Kelan Philip Cohran & the Hypnotic Brass Ensemble – Spin
Philip Cohran has been a force in avant-garde music since the early 1960s when he joined Sun Ra’s Arkestra (Angels and Demons at Play is perhaps my favorite Sun Ra record featuring Cohran). In Chicago, he was an early member of the AACM and recorded exceptional and exceedingly rare music with his group the Artistic Heritage Ensemble. At 85, with a musical career that began in the late 1940s, you would think he’d be comfortably retired, but geniuses it seems seldom retire. Instead he’s cut an album with 8 of his sons, one of my favorite contemporary groups, the Hypnotic Brass Ensemble. Los Angeles got a taste of this earlier in the year courtesy of a monumental concert put on by Art Don’t Sleep, but now everyone can bear witness to this fantastic collaboration via this album on Honest Jon’s.

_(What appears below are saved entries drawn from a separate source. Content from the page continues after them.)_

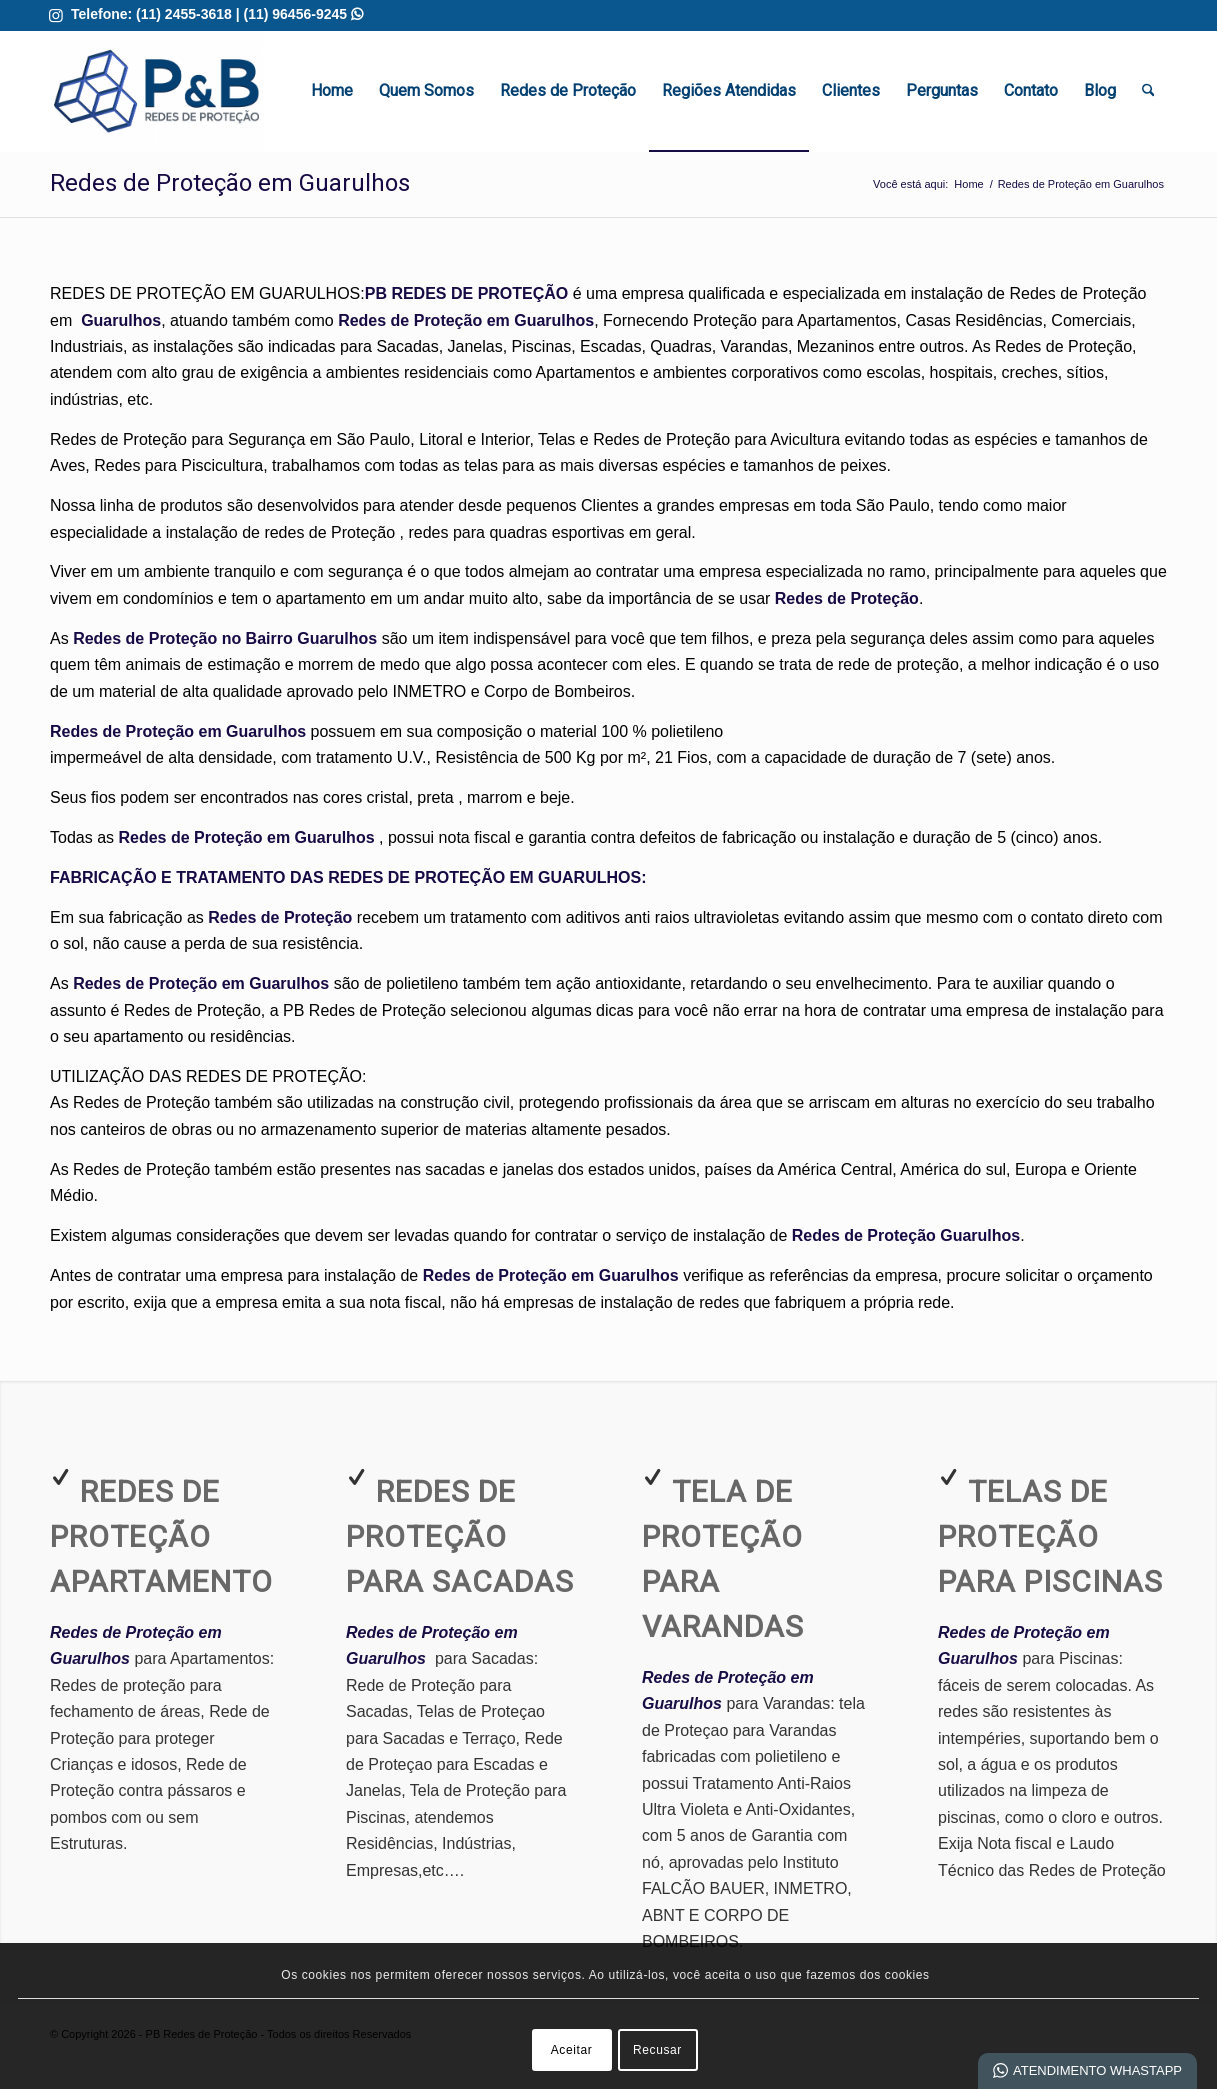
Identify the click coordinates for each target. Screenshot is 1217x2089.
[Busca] (1148, 91)
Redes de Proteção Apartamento (161, 1536)
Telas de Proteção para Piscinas (1050, 1536)
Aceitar (572, 2050)
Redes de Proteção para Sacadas (460, 1536)
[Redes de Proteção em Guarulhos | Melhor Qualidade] (156, 91)
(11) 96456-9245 (303, 14)
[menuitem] (332, 91)
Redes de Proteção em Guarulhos (230, 183)
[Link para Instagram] (56, 15)
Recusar (657, 2050)
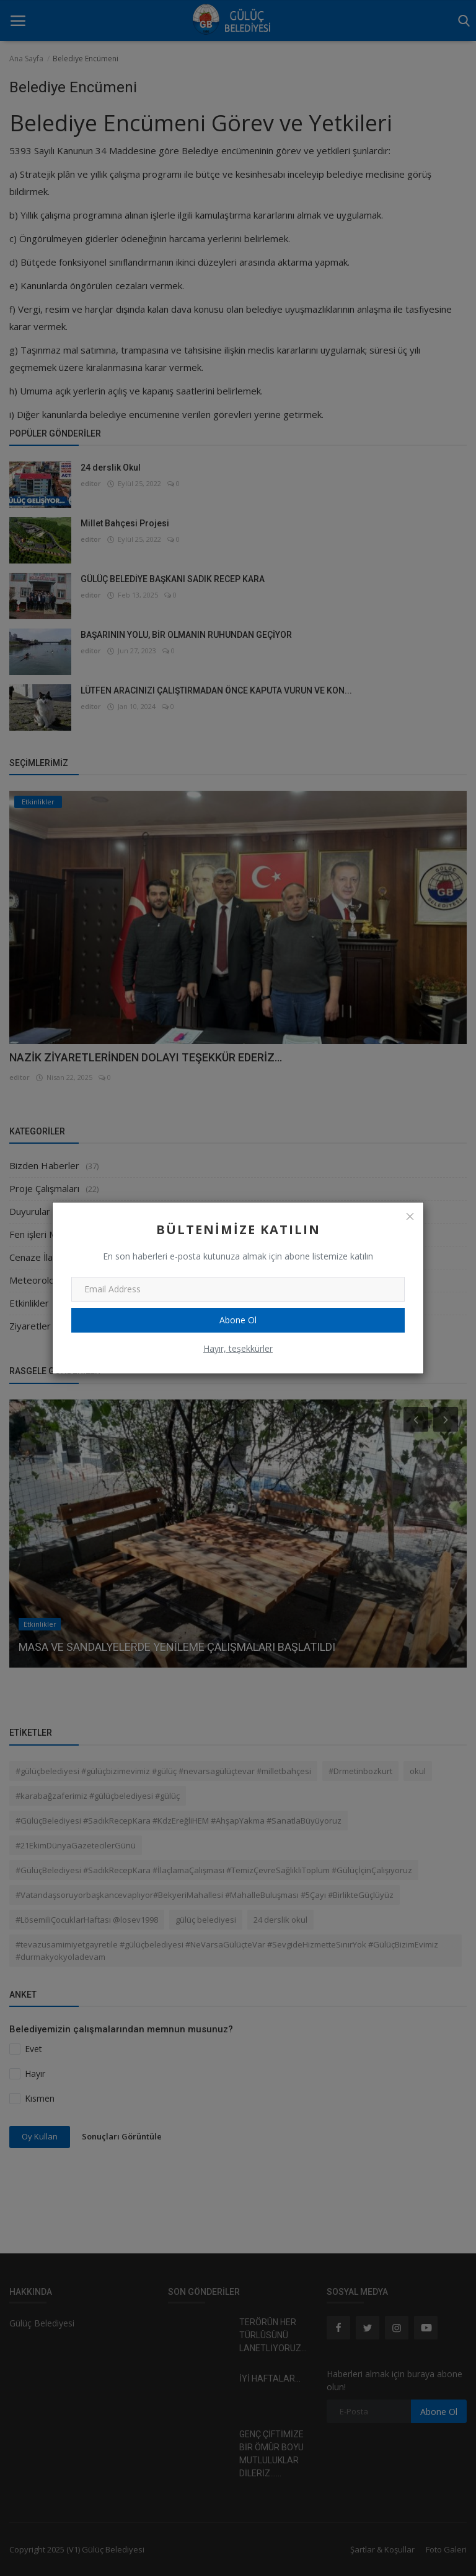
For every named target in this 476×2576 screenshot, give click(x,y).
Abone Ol (238, 1320)
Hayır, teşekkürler (238, 1348)
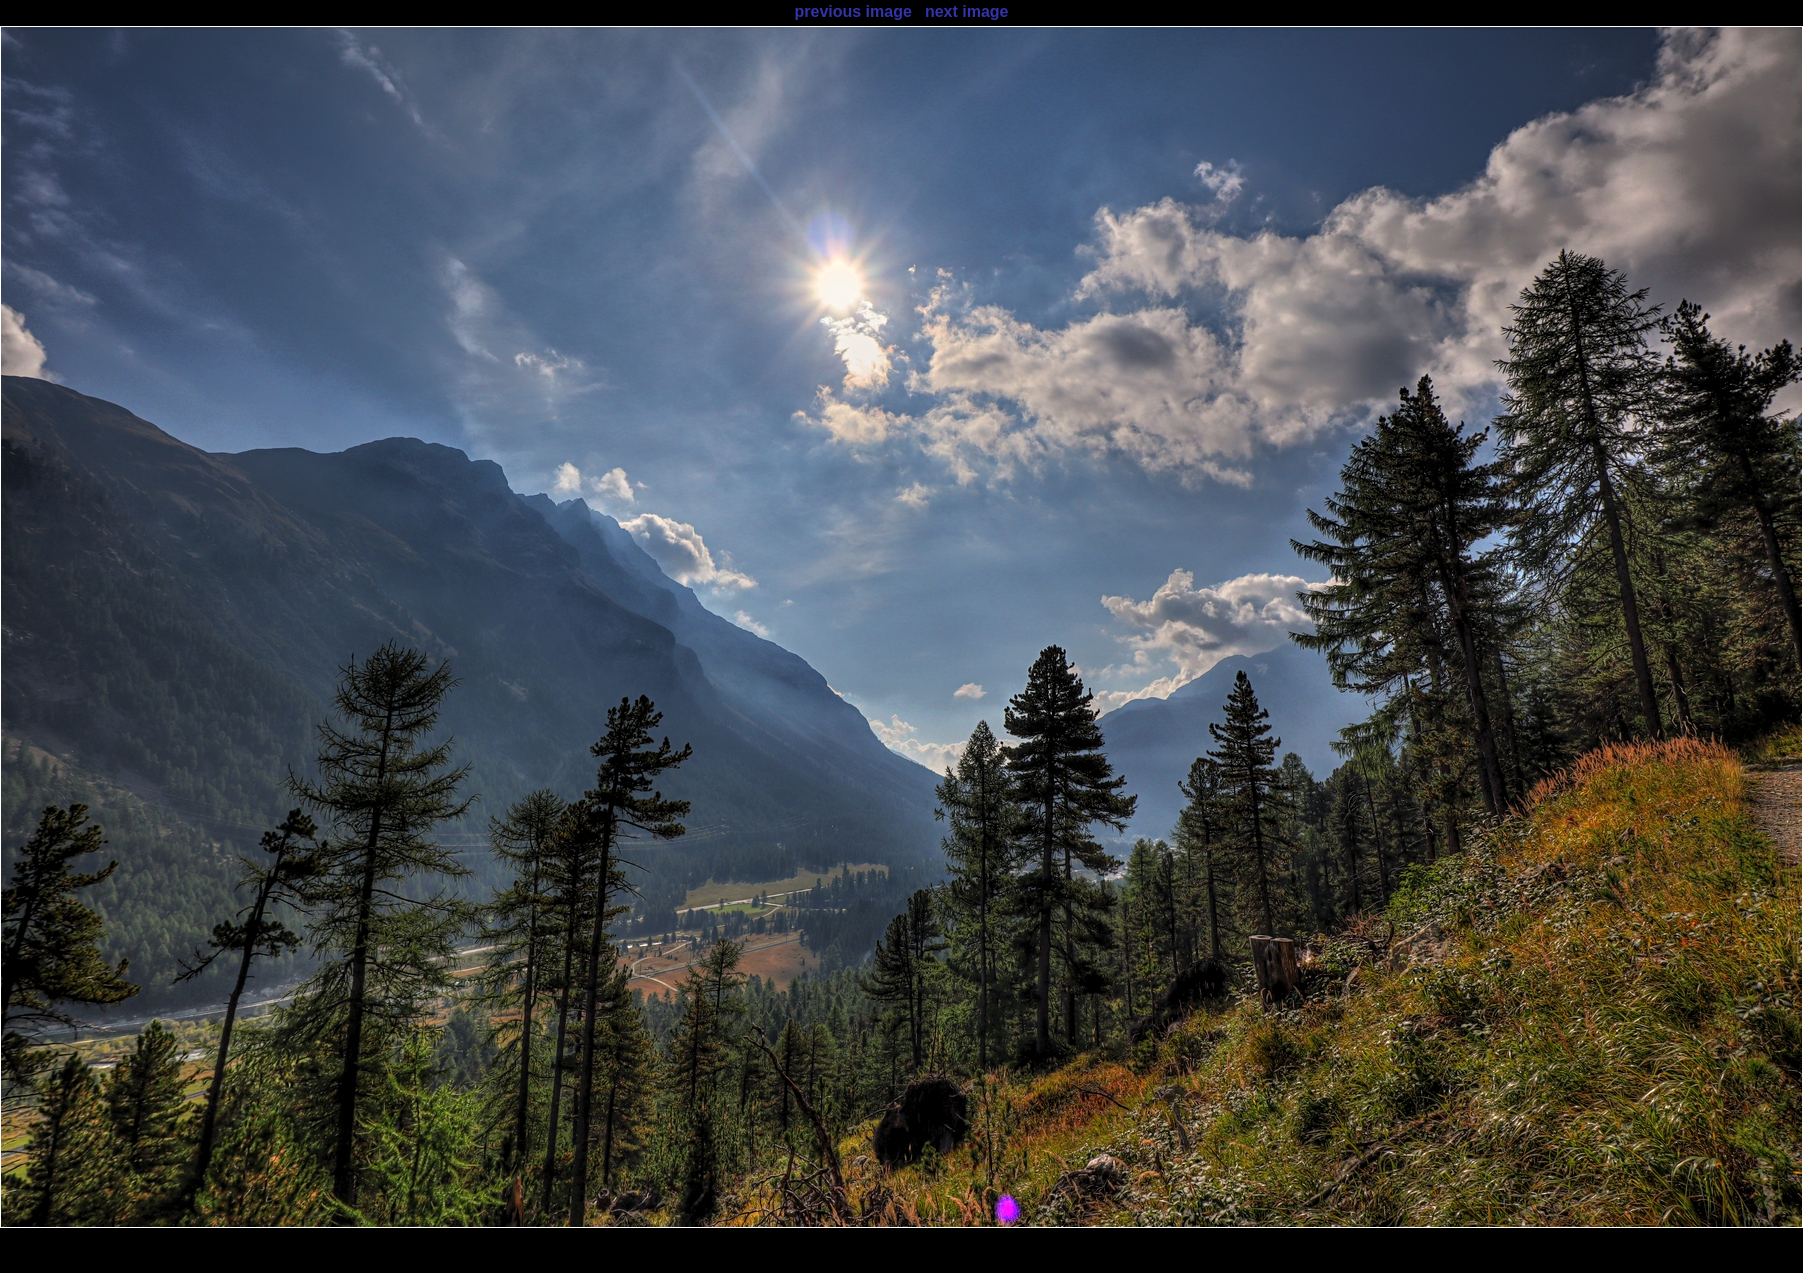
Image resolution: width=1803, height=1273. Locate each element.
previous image (852, 11)
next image (967, 11)
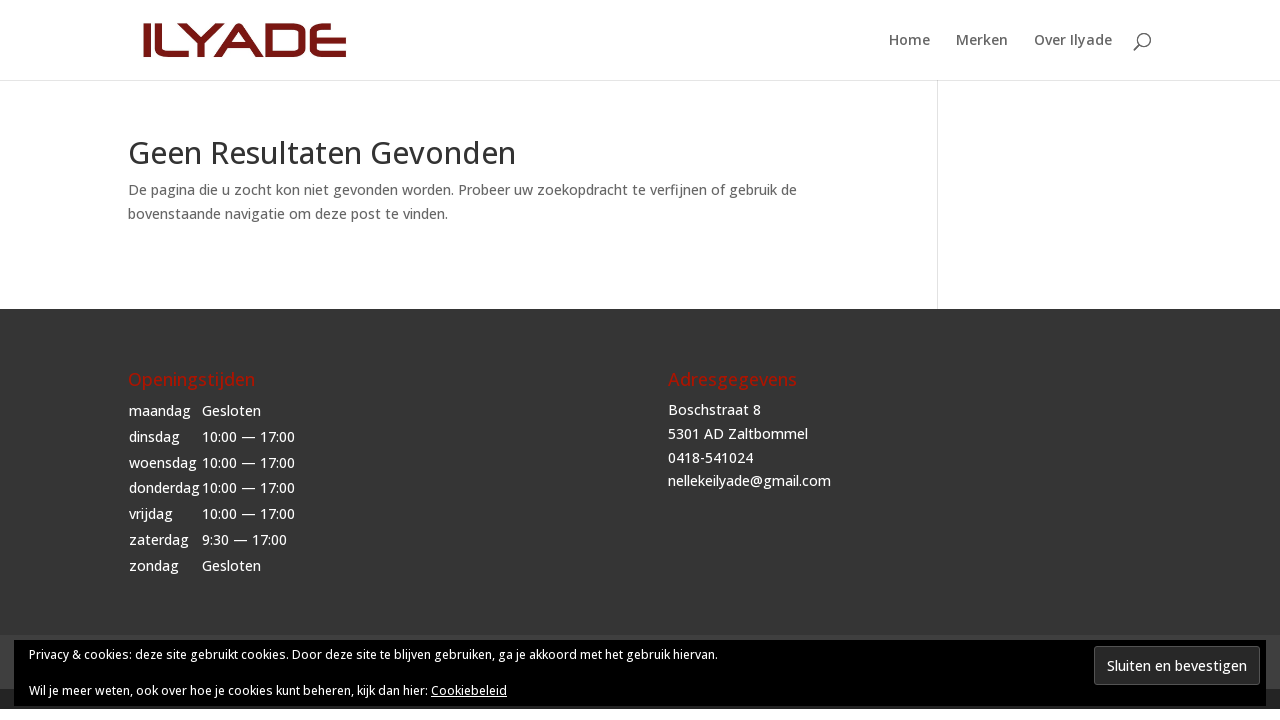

Recorded last year in Chicago, the album is simply described by Cohran as “my music, and their band.” That assessment rings true in comparison to other HBE work, as the band downplays their signature funk for more contemplative jazz oriented sounds. Of all the tracks on the record, “Spin” feels like the one that best connects the sound of Philip Cohran and the Hypnotic Brass Ensemble. Beginning with the alternating sounds of a strummed zither and blasts of the horns, the song quickly settles into an otherworldly mid tempo funky spiritual jazz vibe. In the notes Cohran relates this track to how “everything in the cosmos spins, from the smallest objects we can see in a microscope to the largest galaxies…spin is the motion of all things whether it looks like it or not.” After a career that has spanned 8 decades and produced 8 sons to carry on his legacy, I’m thankful that Cohran has not decided to rest, but continued to stay at work and stay in motion, giving us a few more gifts in the 7 compositions on this CD and hopefully more to come in future collaborations with family.